Systems have far-reaching effects that are magnified based on the structures in which they are embedded. We contend that these structures encompass the larger sociolegal ecosystem in which perinatal mental health is situated. In BIPOC communities it is impossible to conceptualize perinatal mental health without accounting for structural factors such as mental health stigma, racism, criminalization of substance use in pregnancy and the postpartum period, and the disproportionate impact of surveillance (such as that resulting in child “welfare” interventions in Black, Indigenous, Latinx, Asian, and Pacific Islander communities). For example, the use of Child Protective Services as a child “welfare” intervention and the ways in which health care systems collude with Child Protective Services and other forms of policing have been rigorously documented as a structure that is punitively used to target and criminalize Black, Indigenous, and Asian/Pacific Islander mothers.810 Acknowledging the recent harms of child separation experienced by immigrants11 and Indigenous people9 is one step in disrupting the cycles of harm and the generational trauma that is such a huge part of the history of health care in the US.

Although systems may be somewhat fluid operationally, we argue that they remain embedded within static structures, particularly for BIPOC. For BIPOC communities, pregnancy, birth, and postpartum are deeply spiritual, mental, and emotional journeys. Yet US biomedical systems were created to serve individuals (divorced from their families and communities) within a specific pathological- and medicine-dominant model of care. In other words, systems and structures are constituted and reified by the mental-physical health binary. They neglect the integrated biopsychosocial reality of health and well-being. As a consequence, the spiritual, mental, and emotional aspects of pregnancy, childbirth, and postpartum adjustment are essentially erased from the dominant paradigm of care.

Policy Recommendations

These themes illuminate significant and substantial policy gaps.

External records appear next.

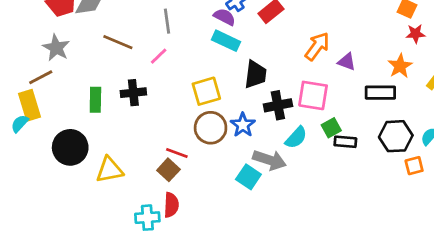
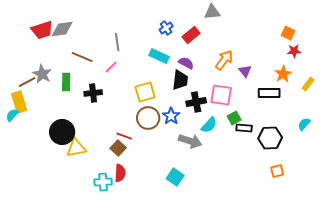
purple semicircle: (225, 17) -> (186, 63), moved
gray star: (56, 48) -> (42, 74), moved
purple triangle: (347, 62) -> (245, 71), turned 32
green rectangle: (95, 100) -> (66, 82), moved
black hexagon: (396, 136) -> (270, 138), moved
black circle: (70, 147) -> (62, 132), moved
orange square: (414, 166) -> (277, 171), moved
cyan square: (248, 177) -> (175, 177), moved

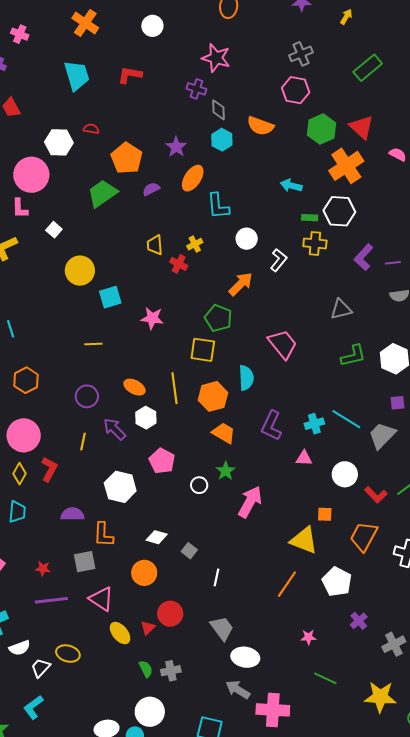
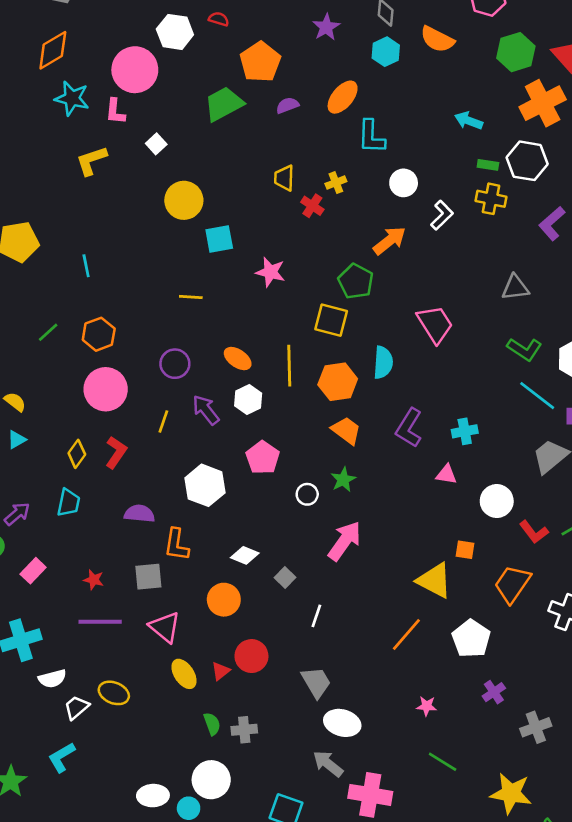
purple star: (176, 147) -> (326, 27), moved
green L-shape: (353, 356) -> (524, 349), turned 40
cyan line: (346, 419) -> (537, 396), moved
pink circle: (24, 435) -> (106, 389), moved
pink arrow: (250, 502) -> (345, 541), moved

Although some might not be immediately self-evident when viewed through the prism of US biomedical-centrism, human rights (as codified under international law) can provide useful framing.12 Under human rights law, adhering countries have the obligation to respect (that is, not violate) individuals’ and communities’ human rights, protect individuals and communities from human rights violations perpetrated by nongovernment actors, and take progressive action to fulfill human rights when the conditions and resources needed to enjoy them are not freely available. In the context of perinatal mental health, this means that governments must both refrain from enacting systems and structures that violate rights and take action to prevent others from doing the same. For example, governments must not separate families, and they must also prevent private agencies from separating families.

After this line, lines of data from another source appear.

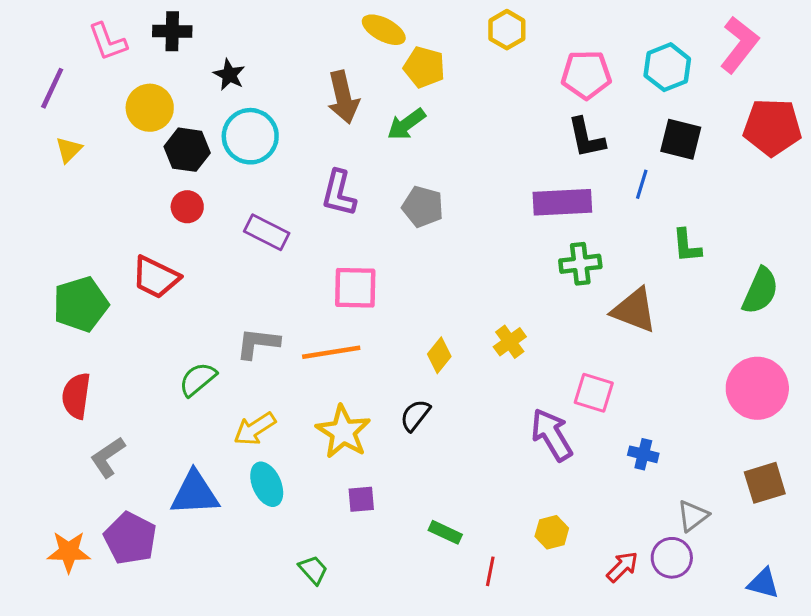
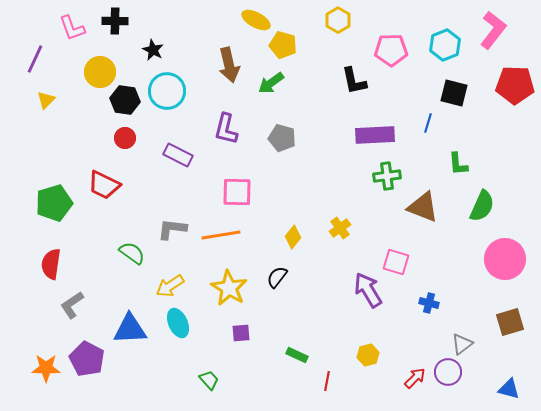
black L-shape: (586, 138) -> (354, 81), moved
green semicircle: (760, 291) -> (482, 206), moved
green semicircle: (198, 379) -> (132, 253), turned 76

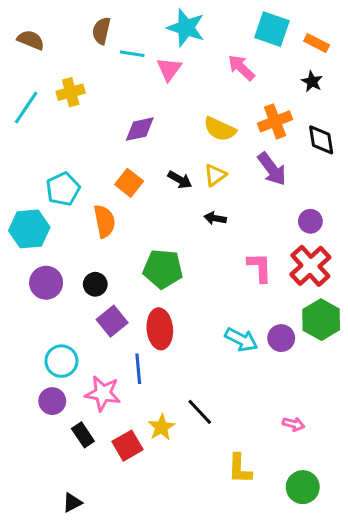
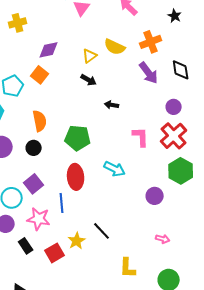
purple diamond: (140, 129) -> (49, 50), moved
black diamond: (321, 140) -> (181, 70), moved
yellow triangle: (215, 175) -> (90, 56), moved
orange square: (129, 183) -> (40, 75), moved
orange semicircle: (104, 221) -> (40, 121), moved
purple square: (112, 321) -> (34, 184), moved
purple circle: (281, 338) -> (155, 196), moved
cyan arrow: (241, 340) -> (115, 169), moved

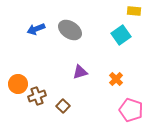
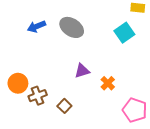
orange cross: (116, 79) -> (108, 83), moved

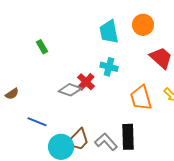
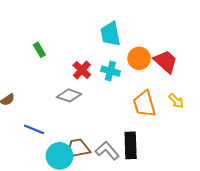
orange circle: (143, 25) -> (139, 58), moved
red cross: (86, 82) -> (82, 70), moved
brown trapezoid: (78, 140) -> (78, 148), turned -145

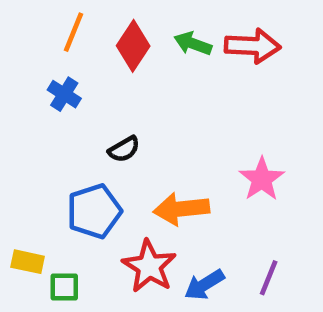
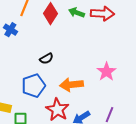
blue cross: (64, 94) -> (10, 30), moved

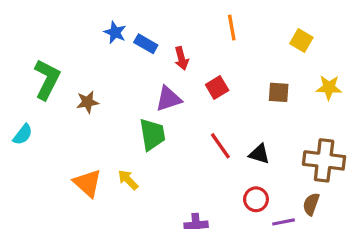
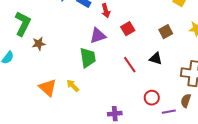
brown square: (279, 92) -> (166, 32), turned -32
brown star: (87, 102) -> (39, 44), moved
black triangle: (259, 154) -> (156, 59), moved

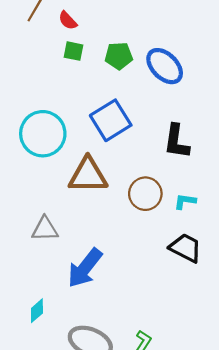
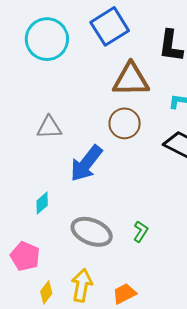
brown triangle: (88, 175) -> (131, 80), moved
brown circle: (145, 194) -> (125, 123), moved

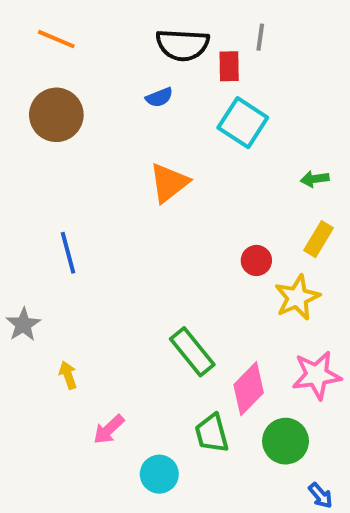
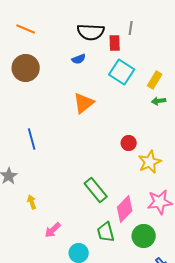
yellow rectangle: (319, 239) -> (155, 80), moved

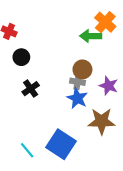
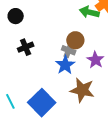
black circle: (21, 57) -> (16, 16), moved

Perhaps most relevant, however, is the obligation to fulfill human rights. To meet this obligation, policy efforts are needed to address the gaps we identified in both systems and structures. In addition to policy changes to existing systems, focused and concerted effort is needed to address deep-rooted inequity in health care systems and structures that negatively affect perinatal mental health and to reconfigure them in ways that support perinatal thriving. Using this framing, we briefly review some examples of how policy can be leveraged to address the issues specific to people, systems, and structures.

People

Under the Universal Declaration of Human Rights, all people are equal in rights and dignity.12 Discriminatory treatment is by definition a rights violation, so rooting out discrimination is a key policy imperative. Interpersonal discrimination might be addressed through implicit bias and antiracism training but must also include diversification of the perinatal health workforce.13 Critically, discrimination also operates at an institutional and systemic level and requires complementary efforts to address discriminatory systems and structures. For instance, the differential treatment of parents who are not traditionally married partners of opposite gender can “other” families with different configurations. In addition, policy changes are needed to provide more reliable reimbursement of a wider range of care models that seek to treat the whole person, involving care by community-based midwives,14 doulas,15 in-home lactation consultants,16 and community-based organizations that nurture birthing people and their families in culturally relevant ways.17

Systems

Human rights law mandates that health care services be available, accessible, acceptable, and of sufficient quality for all people.12 Barriers such as cost, lack of insurance coverage,18 and poor geographic distribution of services19 that disproportionately bar pregnant and birthing BIPOC from accessing needed care constitute human rights violations. Policy makers can respond by universally expanding insurance coverage, such as through Medicaid expansion, so that pregnant and birthing people are able to obtain the care they need without waiting to qualify, extending the length of pregnancy-related Medicaid coverage beyond sixty days postpartum, and creating and adequately resourcing programs dedicated to supporting the perinatal mental health of pregnant and BIPOC birthing people.18 An example of such a program is the Shades of Blue Project that provides comprehensive online and in-person services in BIPOC communities developed with and by BIPOC providers.20

Structures

Human rights-based approaches to advancing health underscore the importance of also considering social and structural determinants of health.21 Chronic stressors such as worry about how to keep food on the table and a roof over one’s head, how to keep oneself and loved ones safe from interpersonal violence, and how to ensure that water used to drink and bathe children is safe are clearly detrimental to mental health. Under human rights imperatives, governments have an obligation to address these concerns. Policies that provide universal paid leave—regardless of the outcome of a pregnancy22—as well as universal child care;23 acknowledge and address interpersonal, community, police, and other forms of violence;24,25 and ensure environmental protections such as functioning water and sanitation infrastructure26 are key to supporting a wider view of perinatal mental health.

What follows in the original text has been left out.